ECONOMíA › EL CEO DEL DEUSTCHE HABLA DE LA ARGENTINA

El muerto y el degollado

 Por Julio Nudler

“Dos largos años después de haber declarado el default sobre una deuda de aproximadamente 90 mil millones de dólares con inversores privados, sin haberles pagado nada desde entonces, la Argentina tiene pendiente todavía iniciar un diálogo honesto, abarcativo y sistemático con sus acreedores. Esto habla de la necesidad general de acordar una guía para la restructuración de deudas soberanas.” En estos términos acaba de escribir en el Financial Times quien es a la vez CEO (máximo ejecutivo) del Deutsche Bank, el segundo de Europa por activos, y presidente del Instituto de Finanzas Internacionales. Se trata del suizo Josef Ackermann. Al referirse él duramente a la Argentina es como si el muerto hablara del degollado, porque desde enero debe distraer dos días cada semana para asistir a un tribunal regional en Düsseldorf, donde se lo juzga por “Untreue”, es decir, infidelidad y defraudación de la confianza. Si el jurado lo hallare culpable podría ser condenado a una pena de hasta diez años de prisión. El proceso insumiría cinco meses.
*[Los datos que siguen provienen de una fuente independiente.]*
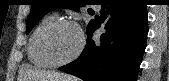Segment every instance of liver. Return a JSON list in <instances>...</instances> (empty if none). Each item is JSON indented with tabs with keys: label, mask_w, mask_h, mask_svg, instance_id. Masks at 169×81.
<instances>
[{
	"label": "liver",
	"mask_w": 169,
	"mask_h": 81,
	"mask_svg": "<svg viewBox=\"0 0 169 81\" xmlns=\"http://www.w3.org/2000/svg\"><path fill=\"white\" fill-rule=\"evenodd\" d=\"M22 79H26L27 81H76L74 77L64 73L32 69L29 67L24 70V78Z\"/></svg>",
	"instance_id": "1"
}]
</instances>
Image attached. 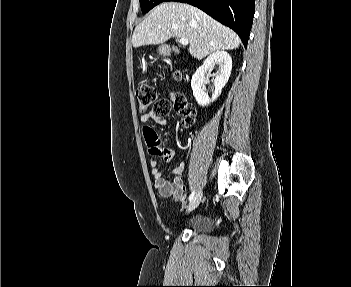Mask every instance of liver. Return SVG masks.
Returning <instances> with one entry per match:
<instances>
[{
	"label": "liver",
	"instance_id": "1",
	"mask_svg": "<svg viewBox=\"0 0 351 287\" xmlns=\"http://www.w3.org/2000/svg\"><path fill=\"white\" fill-rule=\"evenodd\" d=\"M171 37L188 39L189 52L198 59L216 51L236 49L241 42L233 30L200 9L185 3L166 2L156 6L136 26L132 44L135 48L157 45Z\"/></svg>",
	"mask_w": 351,
	"mask_h": 287
}]
</instances>
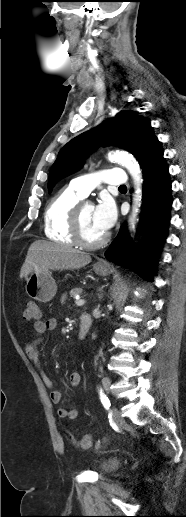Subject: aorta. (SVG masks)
<instances>
[{"instance_id": "762f6f07", "label": "aorta", "mask_w": 186, "mask_h": 517, "mask_svg": "<svg viewBox=\"0 0 186 517\" xmlns=\"http://www.w3.org/2000/svg\"><path fill=\"white\" fill-rule=\"evenodd\" d=\"M109 159L124 166L133 178L135 194L133 197L132 213L129 217V229L130 231H135V226L138 221V213L140 211L142 199L143 179L140 166L131 154L124 151H116L110 153Z\"/></svg>"}]
</instances>
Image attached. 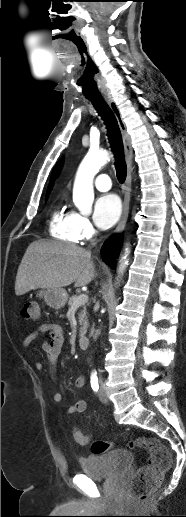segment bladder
Masks as SVG:
<instances>
[{"instance_id": "1", "label": "bladder", "mask_w": 186, "mask_h": 517, "mask_svg": "<svg viewBox=\"0 0 186 517\" xmlns=\"http://www.w3.org/2000/svg\"><path fill=\"white\" fill-rule=\"evenodd\" d=\"M133 462V455L126 449H116L82 458L80 466L92 479H110L123 474Z\"/></svg>"}]
</instances>
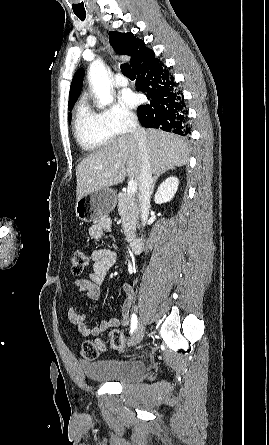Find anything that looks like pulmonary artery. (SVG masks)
I'll return each instance as SVG.
<instances>
[{"mask_svg":"<svg viewBox=\"0 0 269 445\" xmlns=\"http://www.w3.org/2000/svg\"><path fill=\"white\" fill-rule=\"evenodd\" d=\"M114 82H115V84H116L117 86H119V87H125V86H127L128 83H129L128 79L125 78V77H124L123 75H121V74H118V75L115 77Z\"/></svg>","mask_w":269,"mask_h":445,"instance_id":"pulmonary-artery-1","label":"pulmonary artery"}]
</instances>
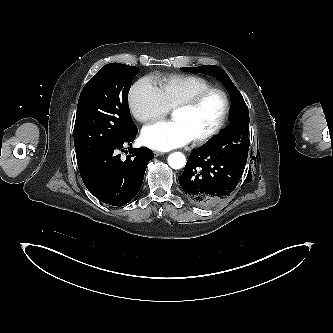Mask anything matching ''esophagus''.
I'll list each match as a JSON object with an SVG mask.
<instances>
[{
  "instance_id": "obj_1",
  "label": "esophagus",
  "mask_w": 333,
  "mask_h": 333,
  "mask_svg": "<svg viewBox=\"0 0 333 333\" xmlns=\"http://www.w3.org/2000/svg\"><path fill=\"white\" fill-rule=\"evenodd\" d=\"M163 154H164V153H162V152L154 151V156H155V157L161 156V155H163Z\"/></svg>"
}]
</instances>
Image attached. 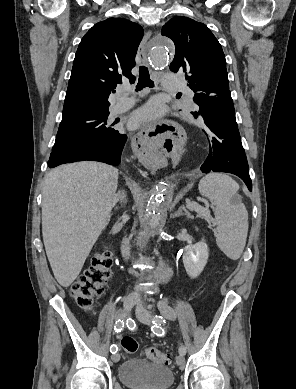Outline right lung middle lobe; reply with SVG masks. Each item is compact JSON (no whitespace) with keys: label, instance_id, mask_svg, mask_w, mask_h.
<instances>
[{"label":"right lung middle lobe","instance_id":"dd1d6c3e","mask_svg":"<svg viewBox=\"0 0 296 389\" xmlns=\"http://www.w3.org/2000/svg\"><path fill=\"white\" fill-rule=\"evenodd\" d=\"M108 115L109 112L77 113L62 117L52 151L117 135L119 131L107 125Z\"/></svg>","mask_w":296,"mask_h":389}]
</instances>
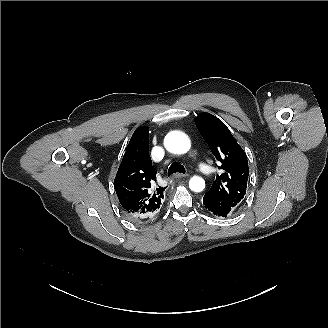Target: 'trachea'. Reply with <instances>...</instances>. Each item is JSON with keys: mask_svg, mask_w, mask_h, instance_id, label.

Aunque Ackerman, que es al mismo tiempo director de Bayer, Lufthansa, Siemens y Linde, no ha perdido la calma, y hasta redacta artículos sobre cuestiones financieras, su situación es complicada. Lo que se le reprocha es haber contribuido a aprobar unos bonus por 57 millones de euros, entregados a ejecutivos de Mannesmann, una empresa de telecomunicaciones, después que aceptaron que esa firma fuera tragada por la inglesa Vodafone en febrero de 2000, en una absorción hostil por la que ésta pagó 192 mil millones de euros.
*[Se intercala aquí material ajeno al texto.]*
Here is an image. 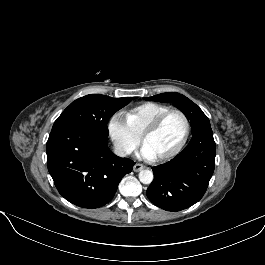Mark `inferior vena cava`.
Masks as SVG:
<instances>
[{
    "mask_svg": "<svg viewBox=\"0 0 265 265\" xmlns=\"http://www.w3.org/2000/svg\"><path fill=\"white\" fill-rule=\"evenodd\" d=\"M113 152L119 157H125L131 153V150L126 144L121 142H116L114 143Z\"/></svg>",
    "mask_w": 265,
    "mask_h": 265,
    "instance_id": "obj_1",
    "label": "inferior vena cava"
}]
</instances>
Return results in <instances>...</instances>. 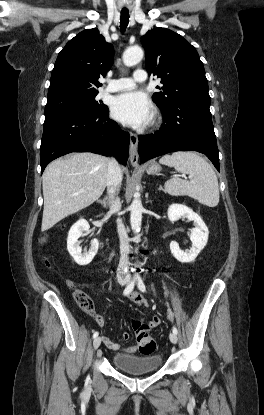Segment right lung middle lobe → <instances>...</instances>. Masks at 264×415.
Segmentation results:
<instances>
[{
    "instance_id": "obj_1",
    "label": "right lung middle lobe",
    "mask_w": 264,
    "mask_h": 415,
    "mask_svg": "<svg viewBox=\"0 0 264 415\" xmlns=\"http://www.w3.org/2000/svg\"><path fill=\"white\" fill-rule=\"evenodd\" d=\"M98 92H67L53 97H48L45 106V116L54 113L75 112H99L107 108L101 101H96Z\"/></svg>"
}]
</instances>
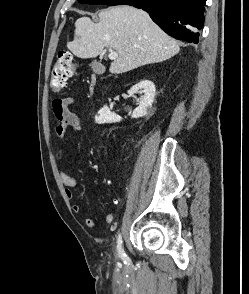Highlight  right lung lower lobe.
Listing matches in <instances>:
<instances>
[{
	"label": "right lung lower lobe",
	"mask_w": 249,
	"mask_h": 294,
	"mask_svg": "<svg viewBox=\"0 0 249 294\" xmlns=\"http://www.w3.org/2000/svg\"><path fill=\"white\" fill-rule=\"evenodd\" d=\"M206 0H121L147 11L167 34L189 43H198L203 26Z\"/></svg>",
	"instance_id": "1"
}]
</instances>
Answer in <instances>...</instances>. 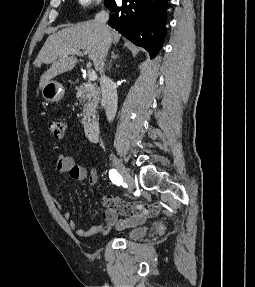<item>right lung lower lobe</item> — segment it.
<instances>
[{
  "mask_svg": "<svg viewBox=\"0 0 255 287\" xmlns=\"http://www.w3.org/2000/svg\"><path fill=\"white\" fill-rule=\"evenodd\" d=\"M168 0H123L109 8L115 12L109 25L137 46L145 48L151 58L159 52L166 35Z\"/></svg>",
  "mask_w": 255,
  "mask_h": 287,
  "instance_id": "98d812e1",
  "label": "right lung lower lobe"
}]
</instances>
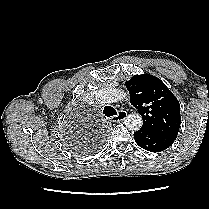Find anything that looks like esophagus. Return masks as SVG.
<instances>
[{"label":"esophagus","instance_id":"obj_1","mask_svg":"<svg viewBox=\"0 0 209 209\" xmlns=\"http://www.w3.org/2000/svg\"><path fill=\"white\" fill-rule=\"evenodd\" d=\"M127 117V112L125 110H119L118 114L111 117L113 122H120L123 121Z\"/></svg>","mask_w":209,"mask_h":209}]
</instances>
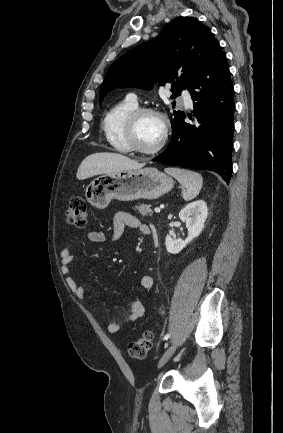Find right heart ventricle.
<instances>
[{
    "label": "right heart ventricle",
    "mask_w": 283,
    "mask_h": 433,
    "mask_svg": "<svg viewBox=\"0 0 283 433\" xmlns=\"http://www.w3.org/2000/svg\"><path fill=\"white\" fill-rule=\"evenodd\" d=\"M138 108L137 102L125 99L112 107L103 117L102 129L108 143L118 152L128 153L130 149L123 136L128 115Z\"/></svg>",
    "instance_id": "right-heart-ventricle-1"
}]
</instances>
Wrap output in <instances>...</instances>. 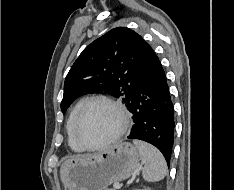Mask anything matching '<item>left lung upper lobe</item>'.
<instances>
[{
	"mask_svg": "<svg viewBox=\"0 0 234 190\" xmlns=\"http://www.w3.org/2000/svg\"><path fill=\"white\" fill-rule=\"evenodd\" d=\"M142 42L133 30L117 27L89 44L66 76L62 112L87 93H108L128 104L138 80Z\"/></svg>",
	"mask_w": 234,
	"mask_h": 190,
	"instance_id": "1",
	"label": "left lung upper lobe"
}]
</instances>
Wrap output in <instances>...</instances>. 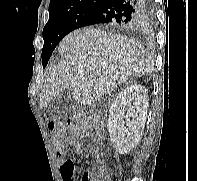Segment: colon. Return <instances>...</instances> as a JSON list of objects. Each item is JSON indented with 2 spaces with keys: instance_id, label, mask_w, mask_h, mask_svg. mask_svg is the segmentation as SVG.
<instances>
[{
  "instance_id": "obj_1",
  "label": "colon",
  "mask_w": 197,
  "mask_h": 181,
  "mask_svg": "<svg viewBox=\"0 0 197 181\" xmlns=\"http://www.w3.org/2000/svg\"><path fill=\"white\" fill-rule=\"evenodd\" d=\"M48 126L58 142L65 132L64 123L51 122ZM68 126L75 136L92 135L96 129V120L85 114H78L68 121ZM80 179L81 181H108V173L102 170L88 169L82 173Z\"/></svg>"
}]
</instances>
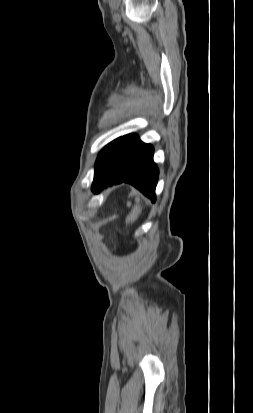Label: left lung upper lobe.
<instances>
[{
    "label": "left lung upper lobe",
    "mask_w": 253,
    "mask_h": 413,
    "mask_svg": "<svg viewBox=\"0 0 253 413\" xmlns=\"http://www.w3.org/2000/svg\"><path fill=\"white\" fill-rule=\"evenodd\" d=\"M121 137L115 139L108 145H106L101 152L98 155V158L96 160V165H95V172L106 162V160L109 158V156L112 154L114 149L116 148L119 140Z\"/></svg>",
    "instance_id": "obj_1"
}]
</instances>
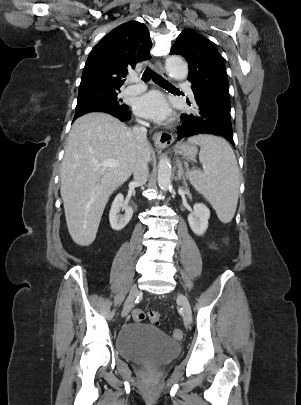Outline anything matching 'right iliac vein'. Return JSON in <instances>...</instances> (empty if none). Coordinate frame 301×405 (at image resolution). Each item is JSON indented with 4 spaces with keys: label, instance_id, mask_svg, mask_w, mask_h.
Listing matches in <instances>:
<instances>
[{
    "label": "right iliac vein",
    "instance_id": "obj_1",
    "mask_svg": "<svg viewBox=\"0 0 301 405\" xmlns=\"http://www.w3.org/2000/svg\"><path fill=\"white\" fill-rule=\"evenodd\" d=\"M138 293H139V290H138L137 285H133L130 289L128 299H127L125 306L123 308V311H122L123 317H126L129 314L130 310L132 309L133 302H134L135 298L137 297Z\"/></svg>",
    "mask_w": 301,
    "mask_h": 405
}]
</instances>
Ackermann, que se defiende en nombre de un capitalismo meritocrático, estuvo en favor por ejemplo de que se premiara a Klaus Esser, CEO de Mannesmann, con 57 millones de euros, mientras Esser asegura que él y sus colegas lograron que Vodafone elevara en 77 mil millones la oferta por el gigante germano. Pero lo que nadie objetaría en Estados Unidos, donde los ejecutivos amasan fortunas, es absolutamente condenable en Alemania. Ackermann parece más a gusto con las prácticas norteamericanas, lo que ya demostró al despedir 14.470 empleados del Deutsche para limar costos.
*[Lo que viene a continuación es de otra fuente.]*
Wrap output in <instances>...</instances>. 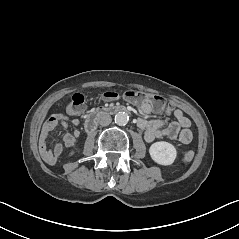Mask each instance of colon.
<instances>
[{
    "label": "colon",
    "instance_id": "5ec220e1",
    "mask_svg": "<svg viewBox=\"0 0 239 239\" xmlns=\"http://www.w3.org/2000/svg\"><path fill=\"white\" fill-rule=\"evenodd\" d=\"M101 98L104 100H116L119 98L135 102V103H150L152 107L155 110L162 111L164 109H170V105L167 103V101L154 94H149L141 91H135V90H128L122 94H118L113 91L105 92L101 95ZM85 103H86V92L85 91H79L75 93L69 104L67 105L66 111L69 115H80L84 109H85ZM194 157L193 151H188L185 153L183 160L185 162H190Z\"/></svg>",
    "mask_w": 239,
    "mask_h": 239
}]
</instances>
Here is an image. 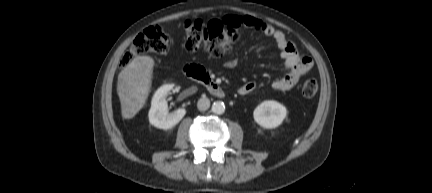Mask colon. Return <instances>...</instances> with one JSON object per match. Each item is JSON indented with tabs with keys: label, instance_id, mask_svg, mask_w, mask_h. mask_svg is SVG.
I'll use <instances>...</instances> for the list:
<instances>
[{
	"label": "colon",
	"instance_id": "5ec220e1",
	"mask_svg": "<svg viewBox=\"0 0 432 193\" xmlns=\"http://www.w3.org/2000/svg\"><path fill=\"white\" fill-rule=\"evenodd\" d=\"M185 49L196 51L203 48L213 57H222L232 48L238 37V29L221 20L207 23L201 20H187L184 23ZM172 39L158 26H151L142 31L122 56L120 65L127 66L135 57L147 53L165 54L172 47ZM302 95L312 98L318 91V82L307 79L302 85Z\"/></svg>",
	"mask_w": 432,
	"mask_h": 193
}]
</instances>
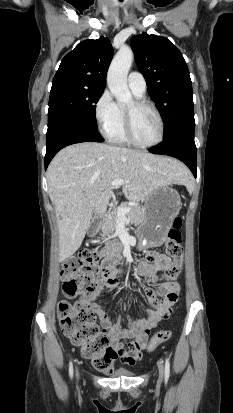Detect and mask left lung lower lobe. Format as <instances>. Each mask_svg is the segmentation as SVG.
<instances>
[{
  "mask_svg": "<svg viewBox=\"0 0 233 413\" xmlns=\"http://www.w3.org/2000/svg\"><path fill=\"white\" fill-rule=\"evenodd\" d=\"M149 151L154 154L168 155L181 160L196 177L197 151L194 142V130H178L157 146L150 148Z\"/></svg>",
  "mask_w": 233,
  "mask_h": 413,
  "instance_id": "0a47b994",
  "label": "left lung lower lobe"
}]
</instances>
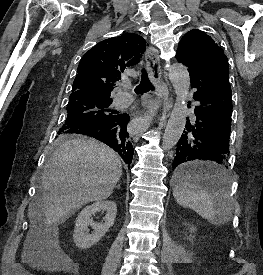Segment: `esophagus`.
<instances>
[{
	"label": "esophagus",
	"instance_id": "obj_1",
	"mask_svg": "<svg viewBox=\"0 0 263 275\" xmlns=\"http://www.w3.org/2000/svg\"><path fill=\"white\" fill-rule=\"evenodd\" d=\"M145 58L150 79L156 89L154 91V98L151 99L148 104V111L145 115L143 126L139 131L133 133V139L135 142L140 139L142 133L147 129L150 121L161 106L163 99L168 98L167 87L161 79L160 58L158 50L153 46H149L146 50ZM171 105V99L168 98V107H171Z\"/></svg>",
	"mask_w": 263,
	"mask_h": 275
}]
</instances>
En su comentario, presagia que habrá más países que necesitarán restructurar su deuda (¿alusión a Brasil?), y exhorta por tanto a inversores, acreedores y deudores soberanos (gobiernos) a darse prisa y establecer un conjunto de principios voluntarios para encuadrar las finanzas de los mercados emergentes. El cree que es éste el momento para hacerlo, porque en 2003 subió un 50 por ciento el flujo de capitales hacia la periferia, saltando a un neto de 185 mil millones de dólares. La abundante liquidez y la magra rentabilidad en los países del G-7 impulsaron ese proceso. Pero en cualquier momento puede revertirse, porque Estados Unidos endurezca su política monetaria (eleve las tasas) u otra razón.
Para Ackermann, hay que evitar que algo así dé lugar a nuevas crisis y a procesos de contagio. Pero en concreto es poco lo que él aporta porque no realiza propuesta alguna. Se contenta con enfatizar la necesidad de que acreedores y deudores se sienten a negociar de buena fe, con lo que parece señalar a la Argentina como el ejemplo que nadie debería seguir, según ve las cosas una fracción del establishment financiero internacional.